CHP Grup Başkanvekili ve Manisa Milletvekili Özgür Özel, Halk TV'de İsmail Küçükkaya ile Yeni Bir Sabah'ın konuğu oldu. Özel, gündeme ilişkin değerlendirmelerde bulundu.
Özel'in satırbaşları şöyle:
'Biz yeni bir Recep Tayyip Erdoğan seçmeyeceğiz'
Bizim ortaya koyacağımız cumhurbaşkanı modeli yetkileri dörde ayrılacak. Cumhurbaşkanının şu an yetkileri var ve çatır çatır kullanıyor. Bizim gelecekteki cumhurbaşkanımız yetkileri nasıl kullanacak? Bazı yetkilileri takır takır kullanacak. Yapılması gereken, doğru olan ve hemen yapılması gereken yetkilerini takır takır kullanacak. Bazı yetkileri ise hiç kullanmayacak. Mesela kayyum atama yetkisi... Bazı yetkileri yerine kullanacak. Müştereken kullanacağı yetkiler var, sayın Davutoğlu'nun bahsettiği o. Kritik kararlar, ülkenin geleceğini etkileyecek kararlar, büyük borçlanma yetkileri... Bu kararlarda 'Verin bana yetkiyi, gerisine karışmayın' deme lüksü yok. Bu aday kim olursa olsun öyle. Diyorlar ki 'vesayet' ne vesayeti. Bizim yaklaşımımız şu, bir cumhurbaşkanı olsun. Bu cumhurbaşkanı herkese eşit mesafede olsun ama altında iktidarın verildiği altı siyasi partinin temsilcileri kritik noktalarda otursunlar...

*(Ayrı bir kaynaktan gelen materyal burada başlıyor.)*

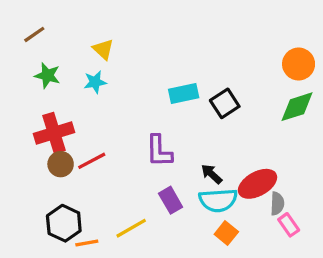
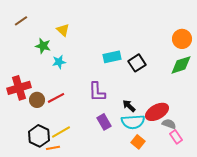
green star: (47, 75) -> (43, 46), moved
cyan star: (95, 82) -> (59, 62), moved
red cross: (54, 133) -> (19, 88), moved
gray semicircle: (277, 204) -> (169, 124), turned -72
yellow line: (131, 228) -> (61, 132), moved

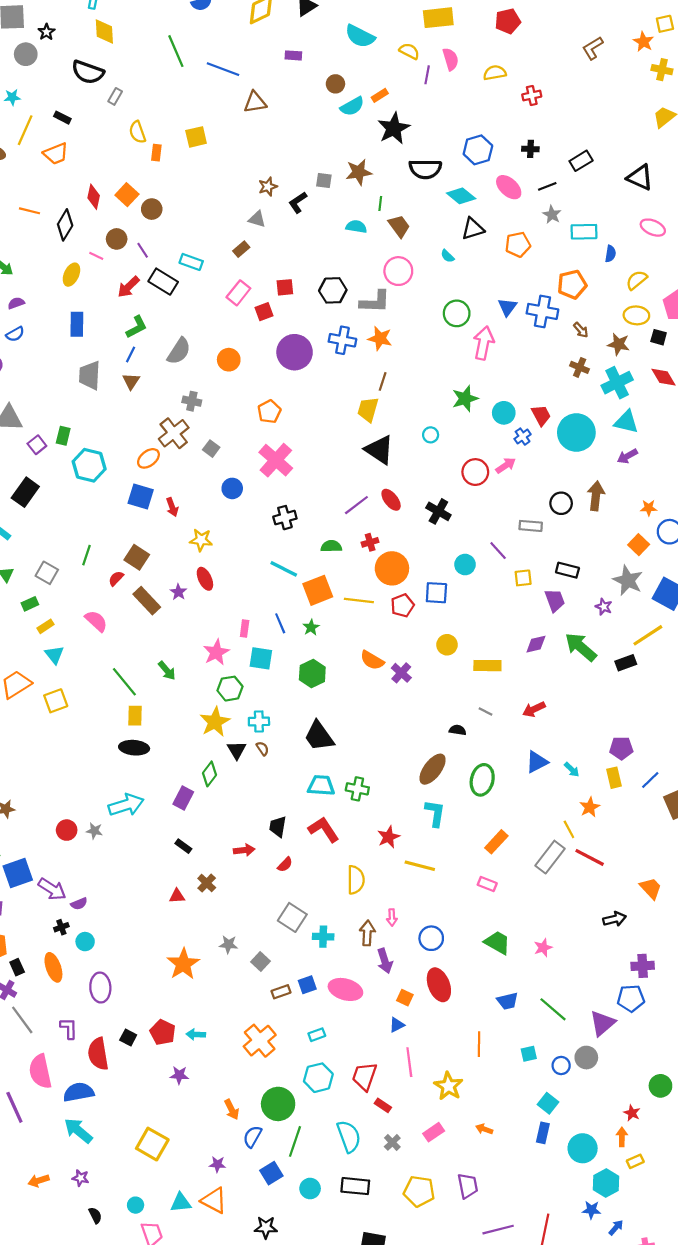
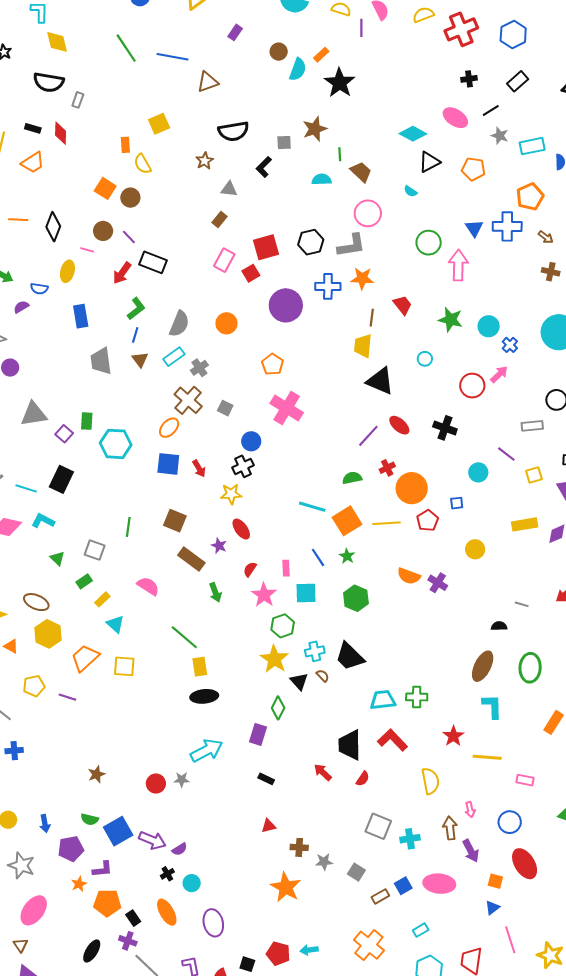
purple rectangle: (293, 55) -> (235, 32), turned -49
red cross: (532, 95) -> (461, 29), size x1.8
cyan semicircle: (352, 106) -> (298, 69), turned -30
yellow semicircle: (137, 132) -> (143, 164), moved
blue hexagon: (478, 150) -> (513, 34), moved
black semicircle: (425, 169) -> (233, 131), moved
brown star: (268, 187) -> (205, 161), moved
red diamond: (94, 197) -> (61, 133), moved
orange pentagon: (518, 245) -> (473, 169), turned 30
cyan rectangle: (191, 262) -> (174, 357), moved, turned -45
red square: (285, 287) -> (266, 247), size x1.5
blue semicircle: (15, 334) -> (39, 289), moved, turned 48
green star: (465, 399) -> (451, 320), turned -30
gray cross: (192, 401) -> (199, 368), turned -36
red trapezoid: (541, 415) -> (403, 305), moved
black cross: (285, 518) -> (243, 466), moved
red semicircle: (116, 578) -> (250, 569), moved
blue square: (436, 593) -> (457, 503), size x0.6
yellow rectangle: (487, 666) -> (525, 524), moved
green arrow: (167, 671) -> (215, 592), moved, turned 30
yellow square: (56, 701) -> (124, 666), turned 35
black trapezoid: (319, 736) -> (350, 656), moved
black trapezoid: (278, 827) -> (350, 745), size x1.5
red arrow: (244, 850) -> (323, 772), turned -120
brown cross: (207, 883) -> (299, 847), moved, turned -30
pink rectangle: (487, 884) -> (525, 780), moved

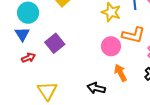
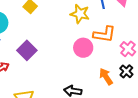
orange arrow: (120, 73) -> (106, 77), moved

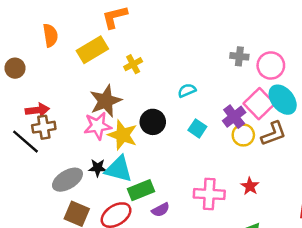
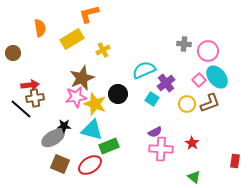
cyan semicircle: (187, 90) -> (144, 70), size x1.6
pink square: (259, 104) -> (199, 80), size x0.6
purple cross: (234, 117) -> (166, 83), moved
black star: (98, 168) -> (64, 126), moved
purple semicircle: (161, 210) -> (155, 132), moved

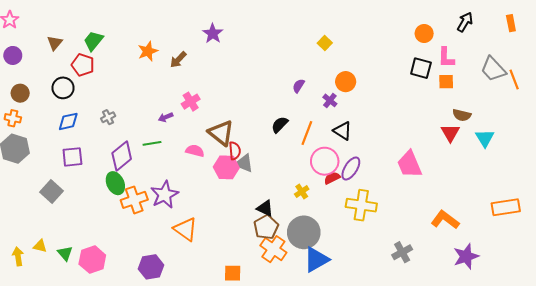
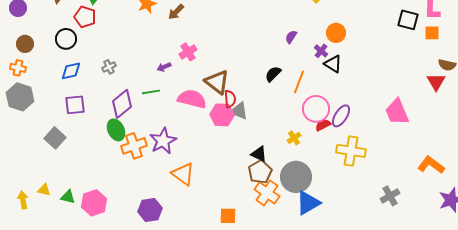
black triangle: (342, 131) -> (333, 64), moved
pink semicircle: (195, 151) -> (192, 99), size x1.6
green triangle: (65, 253) -> (68, 197), turned -35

Bu masa istişare masası. Yönetirken eğer Millet İttifakı'nın adayı kazanırsa bu masadan yönetilecek ama emin olun istişarede çok daha geniş bir kapsayıcılığı olacak.
HDP'nin aday çıkışı
HDP'nin aday çıkarması kadar normal bir şey yok. Altılı masadan çıkacak adayın bizim demokrasi standartlarımıza uygun, gelecekte bize bu zulümleri yapmayacak, bize oy verenleri yok saymayacak, bu ülkeyi yönetirken bizi ayrıştırmayacak, ötekileştirmeyecek, eşit vatandaşlık felsefesine inanmış bunu bir anayasaya bağlılık olarak özünde hisseden bir aday olursa biz o adayda da uzlaşabiliriz diyorlar Türkçesi bu.
6.5 milyon oy alan bir siyasi partinin bunu yapması lazım. Bundan korkmamak da, bu meseleyi başka şeylere yormamak da lazım. Siyasette bütün partiler gibi HDP'nin mesajını da doğru okumak lazım. Yanlış bir şeyler de söyleyebilirler zaten apayrı partileriz o zaman da karşı çıkarız. Ama bence sağlıklı bir zeminde yürüyor tartışma.
'MHP'nin evladına sarılması lazımken tık yok!'
Bir siyasi cinayet ve bu ülke siyasi cinayetlerden çok çekti. Aramızda bir gerilim hattı var MHP ile. Sağ ile sol arasında 80 öncesi yaşanan mevzularda Türkiye'nin büyük acıları var. Türkiye o acılar kabuk bağladıkça ve bir helalleşme süreci yaşanabildikçe bir ve beraber olabilecek. Hiç kimsenin 80 öncesinde yaşananlar gibi bir sürecin tetiklenmesini istemez. MHP ile CHP arasında da bir gerilim var bu yaşadığımız süreçte.
Genel başkanımız ve bütün arkadaşlarımız samimi şekilde taziyelerimizi ilettik. Bu hem insani hem de sorumlu siyasetçi davranışı. Gelişmeler oluyor, bir şey dikkat çekmeye başladı. Bütün muhalefet partilerinden açıklama geliyor MHP suskun. Normalde onların olay yerine koşması, aileye sarılması lazım. Tabutu omuzlamaları, yas tutmaları, isyan etmeleri lazım, tık yok. Evlatları ölmüş... Acayip bir sessizlik var ve bu sessizlik AKP'ye de sirayet etmiş. Böyle far tutulmuş gibi kalmış hepsi birbirine bakıyor. Çünkü acaba MHP bu cinayete neden üzülmüyor? Temel soru bu. Bir üzgünlükleri varsa bunu neden alenen paylaşmıyorlar? Evladını kaybetmiş bir parti neden sessiz, suskun, taziyesiz? Genel Başkan buna yönelik bir paylaşımda bulundu Semih Yalçın hadsiz, terbiye sınırlarını aşan bir cevap verdi.
Bugün Ülkü Ocakları'nda orda burada değil MHP'yi yöneten siyasi akılda sessizlik var. Bu mesele konuşulmasın istiyorlar, konuşana saldırıyorlar.
Bir milletvekili ile aynı evde cinayetin tetikçisinin yanındaki adam yakalanıyorsa milletvekili o evi önce arattırmıyorsa ona rağmen gelinip alınıp gidiliyorsa bu konusu soruşturulacak kardeşim. Susarsak biz o ayıplı sessizliğe ortak olursak Türkiye'yi karartırlar.